Thursday, June 16, 2011

Wisconsin Supreme Court Upholds Anti-Union Law

On June 14th, the Wisconsin Supreme Court upheld the state’s anti-union law, referred to as the “Budget Repair Law.” On May 26, 2011, a Wisconsin Circuit Court had invalidated Wisconsin’s anti-union law, finding the Legislature passed it in violation of the state’s open meeting law. Today’s decision overturns the Circuit Court’s ruling.

The Supreme Court found the Circuit Court decision interfered with the powers of the Legislature, violating separation of powers.  Separation of powers is a legal concept each of the three branches of government have separate rights and authority. Each branch may only exercise those powers granted by the Constitution and may not exercise any rights or powers which are exclusively granted to another branch.

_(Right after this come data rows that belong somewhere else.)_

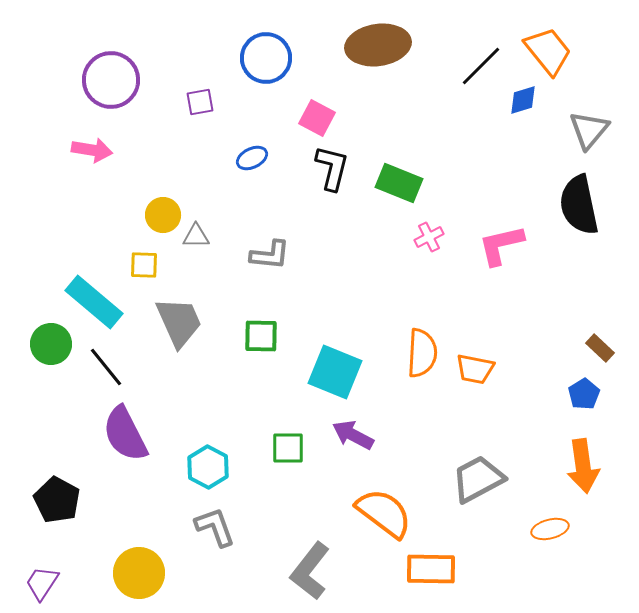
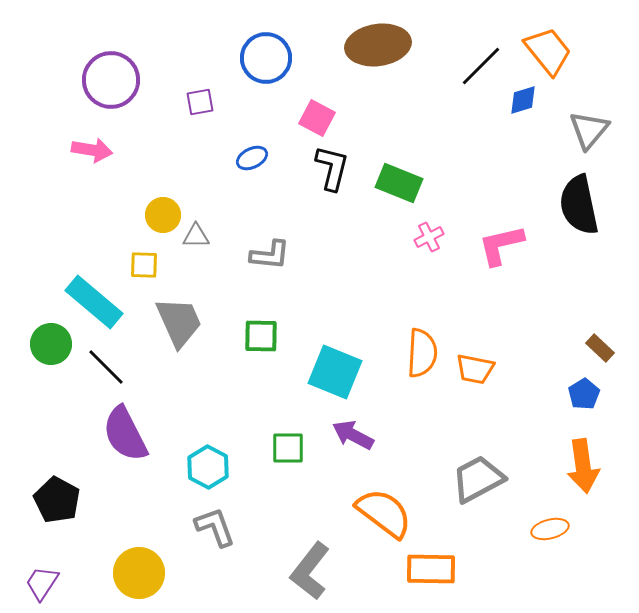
black line at (106, 367): rotated 6 degrees counterclockwise
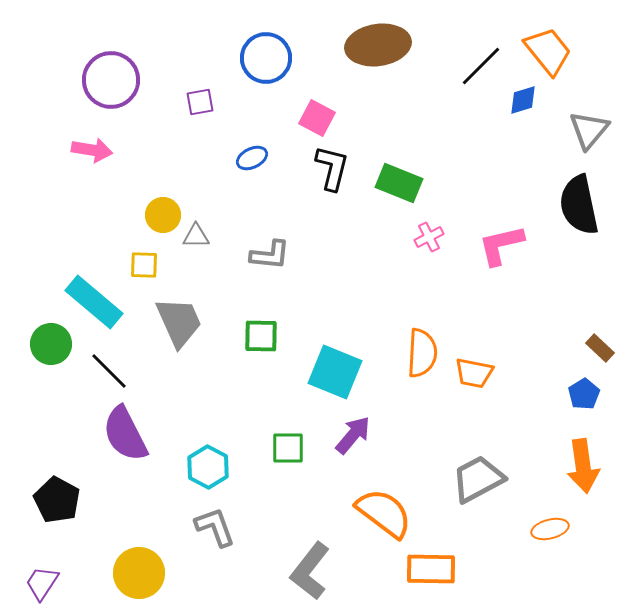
black line at (106, 367): moved 3 px right, 4 px down
orange trapezoid at (475, 369): moved 1 px left, 4 px down
purple arrow at (353, 435): rotated 102 degrees clockwise
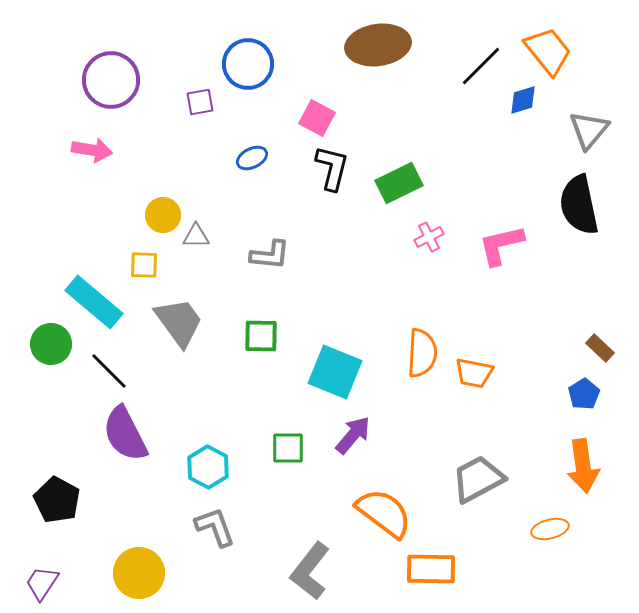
blue circle at (266, 58): moved 18 px left, 6 px down
green rectangle at (399, 183): rotated 48 degrees counterclockwise
gray trapezoid at (179, 322): rotated 12 degrees counterclockwise
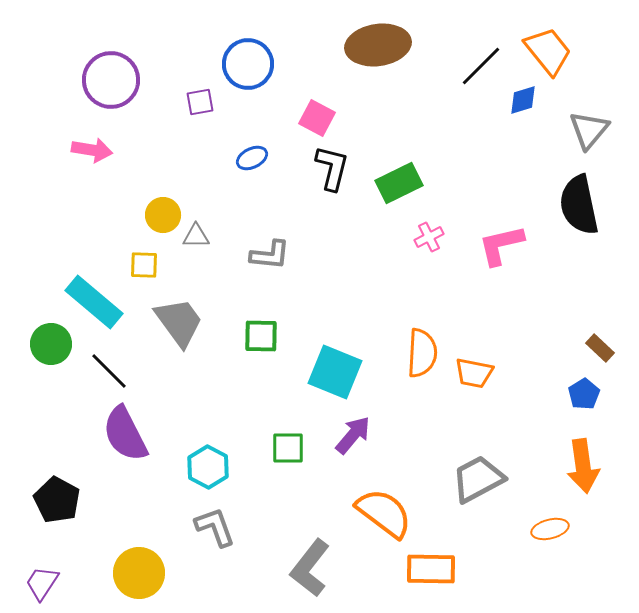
gray L-shape at (310, 571): moved 3 px up
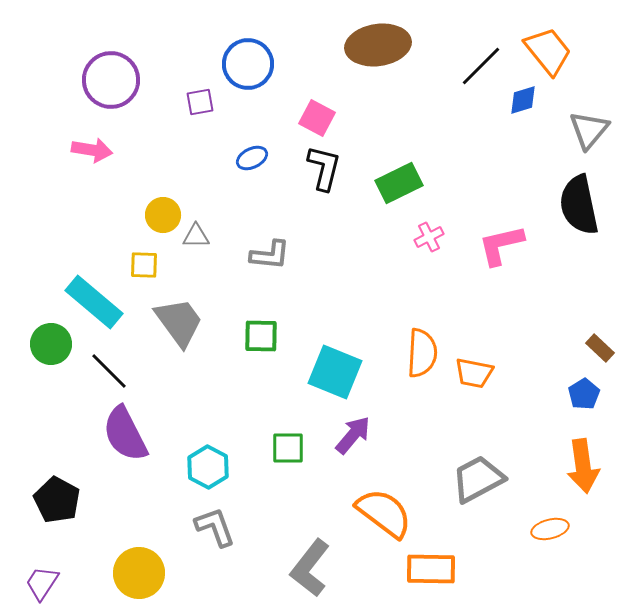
black L-shape at (332, 168): moved 8 px left
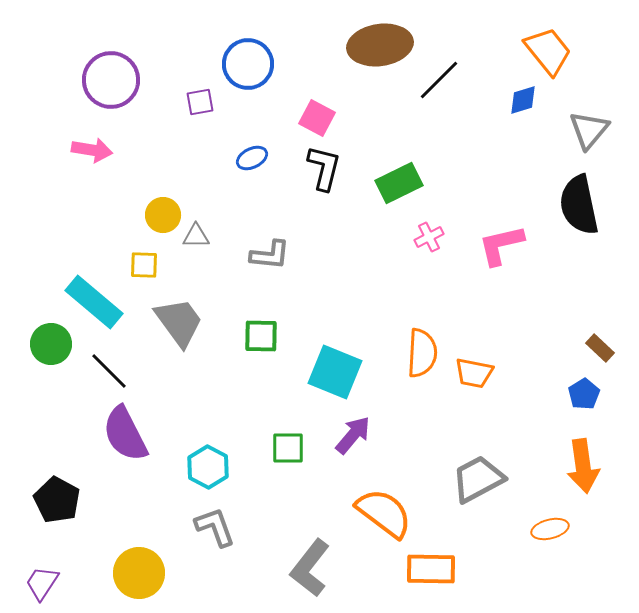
brown ellipse at (378, 45): moved 2 px right
black line at (481, 66): moved 42 px left, 14 px down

The Court also found the Legislature complied with state constitutional requirements by posting the bill on three bulletin boards approximately one hour and fifty minutes before the vote took place.

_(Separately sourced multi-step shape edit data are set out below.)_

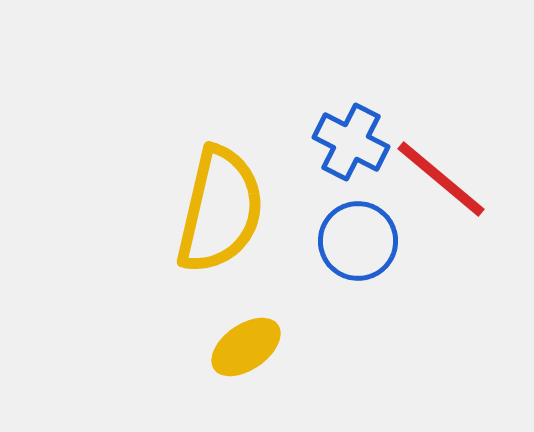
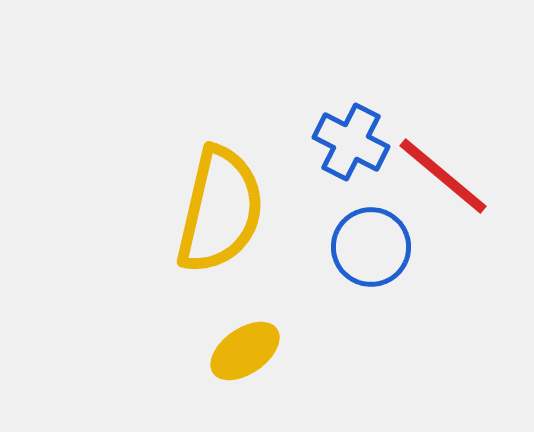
red line: moved 2 px right, 3 px up
blue circle: moved 13 px right, 6 px down
yellow ellipse: moved 1 px left, 4 px down
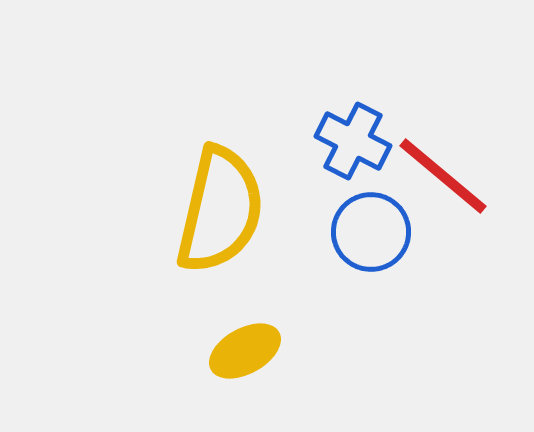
blue cross: moved 2 px right, 1 px up
blue circle: moved 15 px up
yellow ellipse: rotated 6 degrees clockwise
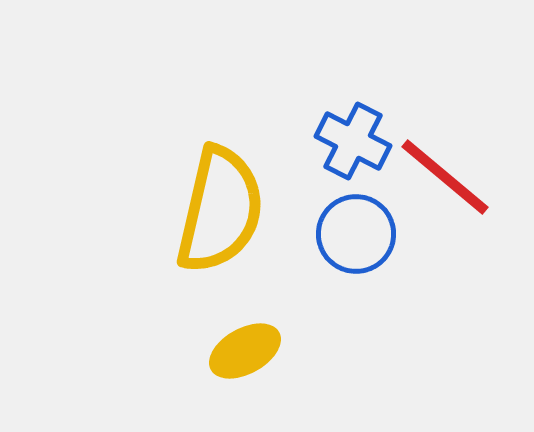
red line: moved 2 px right, 1 px down
blue circle: moved 15 px left, 2 px down
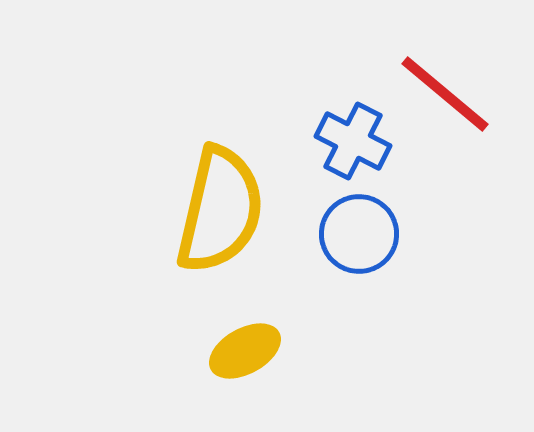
red line: moved 83 px up
blue circle: moved 3 px right
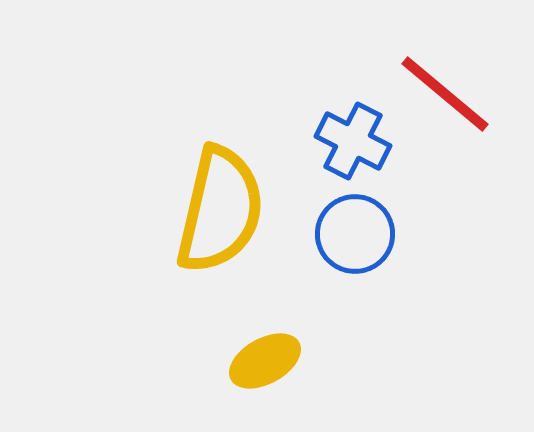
blue circle: moved 4 px left
yellow ellipse: moved 20 px right, 10 px down
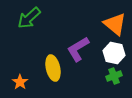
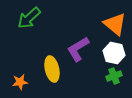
yellow ellipse: moved 1 px left, 1 px down
orange star: rotated 28 degrees clockwise
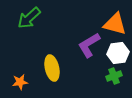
orange triangle: rotated 25 degrees counterclockwise
purple L-shape: moved 11 px right, 4 px up
white hexagon: moved 4 px right; rotated 20 degrees counterclockwise
yellow ellipse: moved 1 px up
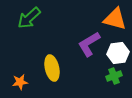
orange triangle: moved 5 px up
purple L-shape: moved 1 px up
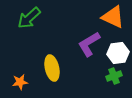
orange triangle: moved 2 px left, 2 px up; rotated 10 degrees clockwise
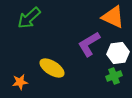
yellow ellipse: rotated 45 degrees counterclockwise
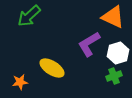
green arrow: moved 2 px up
white hexagon: rotated 10 degrees counterclockwise
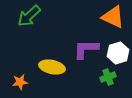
purple L-shape: moved 3 px left, 5 px down; rotated 32 degrees clockwise
yellow ellipse: moved 1 px up; rotated 20 degrees counterclockwise
green cross: moved 6 px left, 1 px down
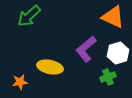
purple L-shape: rotated 40 degrees counterclockwise
yellow ellipse: moved 2 px left
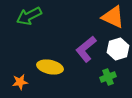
green arrow: rotated 15 degrees clockwise
white hexagon: moved 4 px up
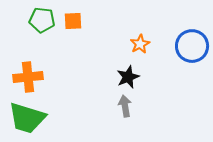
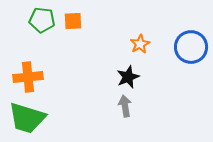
blue circle: moved 1 px left, 1 px down
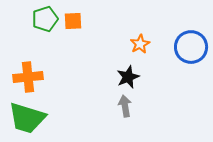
green pentagon: moved 3 px right, 1 px up; rotated 25 degrees counterclockwise
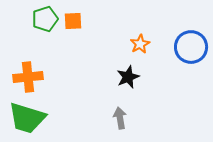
gray arrow: moved 5 px left, 12 px down
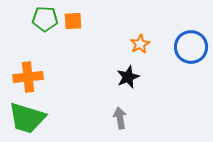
green pentagon: rotated 20 degrees clockwise
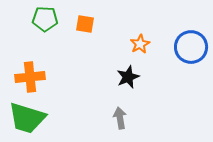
orange square: moved 12 px right, 3 px down; rotated 12 degrees clockwise
orange cross: moved 2 px right
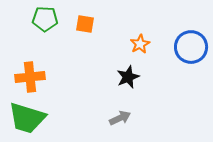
gray arrow: rotated 75 degrees clockwise
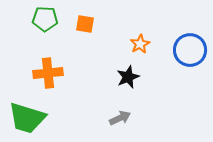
blue circle: moved 1 px left, 3 px down
orange cross: moved 18 px right, 4 px up
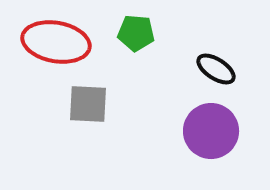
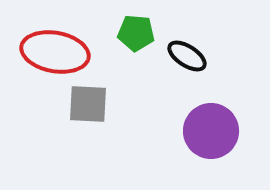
red ellipse: moved 1 px left, 10 px down
black ellipse: moved 29 px left, 13 px up
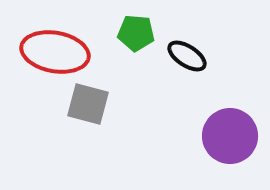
gray square: rotated 12 degrees clockwise
purple circle: moved 19 px right, 5 px down
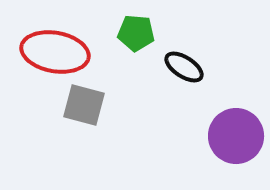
black ellipse: moved 3 px left, 11 px down
gray square: moved 4 px left, 1 px down
purple circle: moved 6 px right
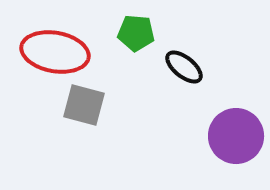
black ellipse: rotated 6 degrees clockwise
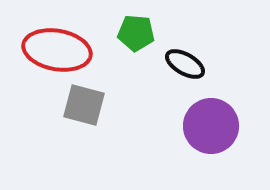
red ellipse: moved 2 px right, 2 px up
black ellipse: moved 1 px right, 3 px up; rotated 9 degrees counterclockwise
purple circle: moved 25 px left, 10 px up
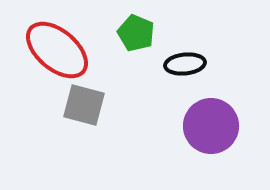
green pentagon: rotated 18 degrees clockwise
red ellipse: rotated 30 degrees clockwise
black ellipse: rotated 36 degrees counterclockwise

Wisconsin’s “Budget Repair Law” is a direct attack on public-sector unions. The bill significantly restricts the scope of bargaining and requires union re-certification every year. The law also bans local governments from deducting dues and allows union members to refuse to pay their fair share for union representation. The battle over the law now shifts to the ballot box where six of the nineteen state senators who voted for the bill face will face recall elections on July 12th.